There is a certain breed of companies that has continued to perform extremely well in our rapidly evolving economy (i.e. software-as-a-service businesses that operate on a subscription basis, with high revenue growth and large total addressable markets). We write about one such company (that focuses on “dev ops”) in this report that completed its initial public offering in September, and the share price has been steadily reverting lower after an initial share price pop to more than double the IPO price. In particular we write about an attractive high income-generating options trade that also gives us a chance to pick up shares of this compelling company at an even lower price. We believe this is an attractive trade to place today—and potentially into early next week—as long as the share price doesn’t move too dramatically before then.
JFrog (FROG)
The company we are referring to is JFrong (FROG). We completed a detailed report on this newly public “dev ops” company a coupe weeks ago explaining why we like the business, and now that the share price is pulling back, we like the shares (and this trade idea) even more.
JFrog Share Price:
As we wrote in our previous report (see link above):
JFrog has consistently delivered impressive top-line and bottom-line growth in recent quarters driven by strong customer acquisition along with consistent upselling. We continue to remain impressed by the robust business model and the company’s ability to expand its portfolio offerings through research & development. While the shares currently trade at a premium, the premium has shrunk considerably in recent weeks (as the shares have reverted back towards their IPO price) and the company’s large and increasing total addressable market provides a long runway for growth.
The Trade:
Sell Put Options on FROG with a strike price of $55 (~11.3% out of the money, it currently trades at ~$62.04), and an expiration date of February 19, 2021, and for a premium of at least $2.15 (or $215 because options contracts trade in lots of 100). This comes out to approximately 3.9% of extra income just over one month—which may not sound like a big return—but it is huge for such a short time frame (it’s approximately 40% of extra income on an annualized basis, calculated as ($2.15/$55) x (365/36days)). And this trade not only generates attractive upfront premium income for us now, but it gives us a chance at buying shares of this attractive long-term company at a dramatically lower price ($55—the strike price) if the market price falls below $55 and the shares get put to us before this option contract expires in about 5 weeks. And we get to keep the upfront premium income no matter what.
Important to note, your broker will require you to keep $5,500 of cash in your account ($55 strike x 100 shares) to secure the trade (assuming you don’t want to use margin).
Also important to note, you can adjust the strike price of this trade (for example to $50) depending on how badly (and at what price) you want the shares put to you, and to generate a different amount upfront income as shown in the table above).
Your Opportunity:
We believe this is an attractive trade to place today, and potentially into early next week, as long as the price of FROG doesn't move too dramatically before then and you’re able to generate enough premium income to your liking.
Our Thesis:
Our overall thesis is simply that this is an attractive business, but it has been volatile and a bit expensive. We’d love to pick shares at a lower price (i.e. our strike price), but if the shares don’t get put to us then we’re happy to simply keep the high upfront premium income this trade puts in our pocket. And in addition to the detailed report about FROG we have provided, here is a look at the average FROG price target (dotted line) according to the 10 Wall Street analysts covering it and reporting to Factset (i.e. they believe the shares have significant near-term upside).
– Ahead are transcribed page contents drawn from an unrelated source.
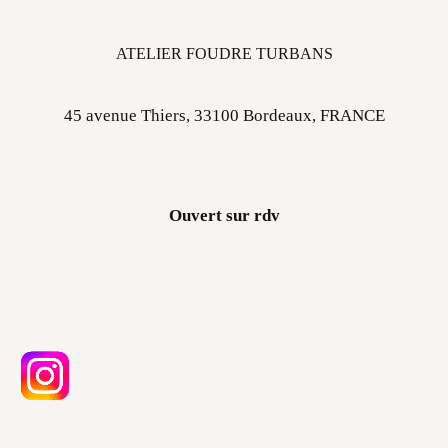
ATELIER FOUDRE TURBANS
45 avenue Thiers, 33100 Bordeaux, FRANCE
Ouvert sur rdv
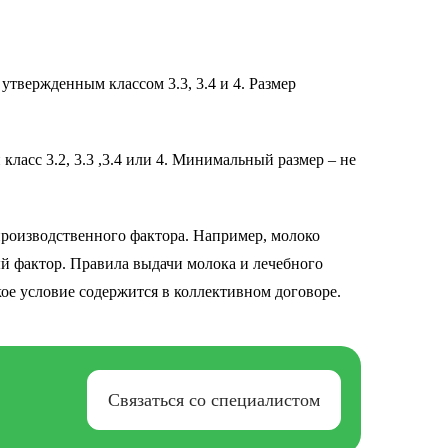
утвержденным классом 3.3, 3.4 и 4. Размер
ласс 3.2, 3.3 ,3.4 или 4. Минимальный размер – не
производственного фактора. Например, молоко
й фактор. Правила выдачи молока и лечебного
ое условие содержится в коллективном договоре.
Связаться со специалистом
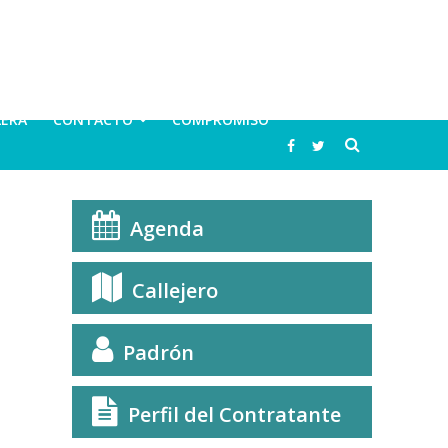
LERA
CONTACTO
COMPROMISO
Agenda
Callejero
Padrón
Perfil del Contratante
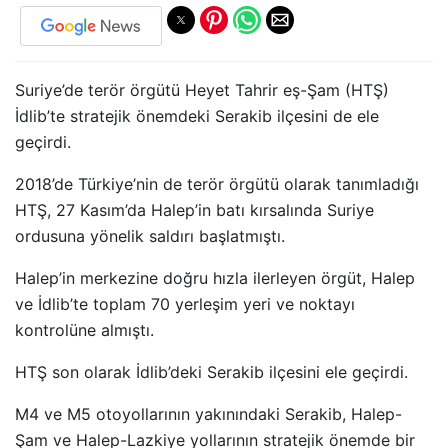
Suriye’de terör örgütü Heyet Tahrir eş-Şam (HTŞ)
İdlib’te stratejik önemdeki Serakib ilçesini de ele
geçirdi.
2018’de Türkiye’nin de terör örgütü olarak tanımladığı
HTŞ, 27 Kasım’da Halep’in batı kırsalında Suriye
ordusuna yönelik saldırı başlatmıştı.
Halep’in merkezine doğru hızla ilerleyen örgüt, Halep
ve İdlib’te toplam 70 yerleşim yeri ve noktayı
kontrolüne almıştı.
HTŞ son olarak İdlib’deki Serakib ilçesini ele geçirdi.
M4 ve M5 otoyollarının yakınındaki Serakib, Halep-
Şam ve Halep-Lazkiye yollarının stratejik önemde bir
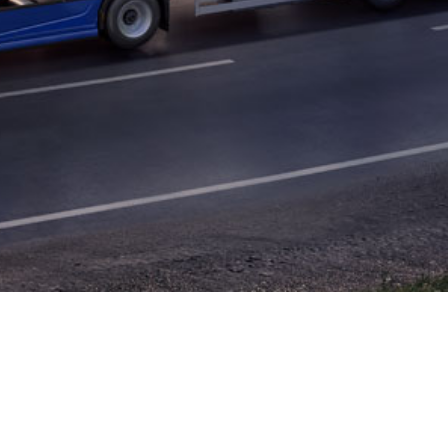
PAKALPOJUMI
PAR MUMS
ConnecTruck
Powered by Ford Trucks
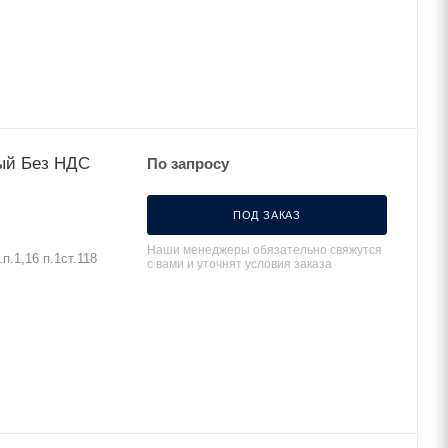
лый Без НДС
По запросу
ПОД ЗАКАЗ
Наши менеджеры обязательно свяжутся
.1,16 п.1ст.118
с вами и уточнят условия заказа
Important Trade Considerations:
Two important considerations when selling put options are ex-dividend dates and earnings announcements because they can both impact your trade. In JFrog’s case only earnings is a concern (because it doesn’t pay a dividend). Regarding earnings, JFrog is expected to “announce” sometime around February 4th (before our options contract expires), and this adds uncertainty and potential volatility to our trade. However, the upfront premium income on this trade is so high, that we feel adequately compensated for the volatility risk.
Conclusion:
JFrog is an attractive business, but like many recent IPO’s the share price has been volatile. It’s often wise to wait before buying new IPOs because share prices often revert much lower after an initial “IPO pop” as has been the case for JFrog. We really do like the business as a long-term investment, and some readers may consider simply purchasing a few shares outright. However, the trade described in this report puts a high amount of upfront income in your pocket right away (that you get to keep no matter what) and it also gives you a chance to pick up shares of this attractive business at a lower price if they fall below the strike price and get put to you before the options contract expires.